Scientists think they know what causes the rays. It all goes back to the moon’s long history of impact from the infancy of the solar system to this very day. Without an atmosphere to shield the surface from impacts, continual bombardment by meteorites of all sizes has churned the moon’s outer layer of crust into a jumble of shattered rocks, melted bits of rock and billions of tiny, sharp-edge dust particles that resemble finely shattered glass.

Ultraviolet light from sun made give dust on the moon an electrostatic charge causing it to levitate. This could be what the Apollo astronauts saw. Credit: NASA

Scientists hypothesize that what the astronauts saw and Surveyor photographed was electrically-charged moon dust. Ultraviolet light and X-rays from the sun on the dayside of the moon are powerful enough to knock electrons, negatively charged particles, off lunar dust particles.
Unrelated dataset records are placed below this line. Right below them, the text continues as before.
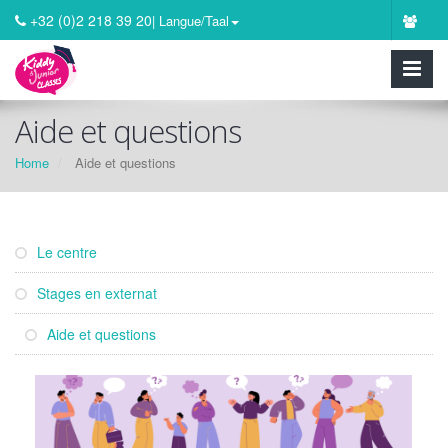
+32 (0)2 218 39 20
| Langue/Taal
Aide et questions
Home
Aide et questions
Le centre
Stages en externat
Aide et questions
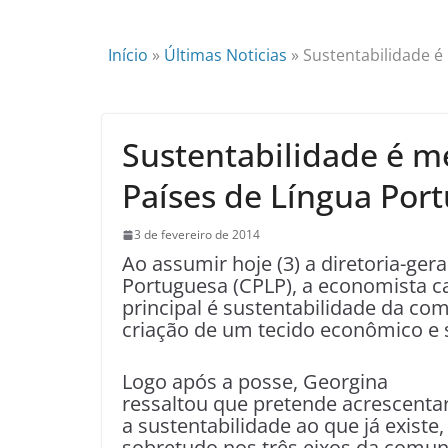
Início
»
Últimas Noticias
»
Sustentabilidade 
Sustentabilidade é 
Países de Língua Por
3 de fevereiro de 2014
Ao assumir hoje (3) a diretoria-ge
Portuguesa (CPLP), a economista c
principal é sustentabilidade da c
criação de um tecido econômico e s
Logo após a posse, Georgina
ressaltou que pretende acrescenta
a sustentabilidade ao que já existe,
sobretudo nos três eixos da comuni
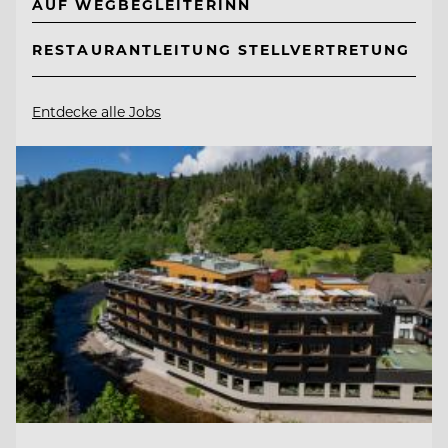
AUF WEGBEGLEITERINN
RESTAURANTLEITUNG STELLVERTRETUNG
Entdecke alle Jobs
This leaves the particles with a net positive electric charge. Since like charges repel, the dust particles push away from one another and float in the direction of least resistance — up. The smallest particles reach the highest altitudes and then fall back to the surface, pulled down by the moon’s gravity. Others float up to replace them in a repeated cycle or rising and falling like the stream of water in a water fountain.

A balloon rubbed on your head separates positive and negative charges causing the balloon to lift up your hair.

If you’ve every tried to shake those packing peanuts loose from your hands only to see them stick on your arms, you’ve experienced first hand the power of electrostatic charging. Don’t have packing peanuts? Rub your head with a balloon. When you move the balloon away, it drags your hair with it . Rubbing transfers negatively-charged electrons to the balloon, leaving your hair with a net positive charge. Opposite charges attract.

Astronomers speculate that lunar nightside dust could float even higher than the dayside variety. Finally, there’s the interesting situation at the lunar terminator, the border between day and night.

The terminator moves to the east as the moon’s phase waxes and to the west as it wanes. It’s a constantly shifting boundary. Timothy J. Stubbs of the Laboratory for Extraterrestrial Physics at NASA’s Goddard Space Flight Center, speculates there could be “significant horizontal electric fields forming between the day and night areas, so there might be horizontal dust transport. Dust would get sucked across the terminator sideways.”

Who knew scant bits of dust could fire a burning curiosity to return to the moon?

8 Responses

  1. Andrew Kirk

    Bob, prior to our current “age” of digital photography, how did satellites and other unmanned missions make photographs and send them home?

    1. astrobob

      Great question. The early cameras carried film which was processed automatically with developer and all the rest on board the spacecraft. The developed film was then scanned by an electron beam kind of the way a TV works and then sent via radio back to Earth.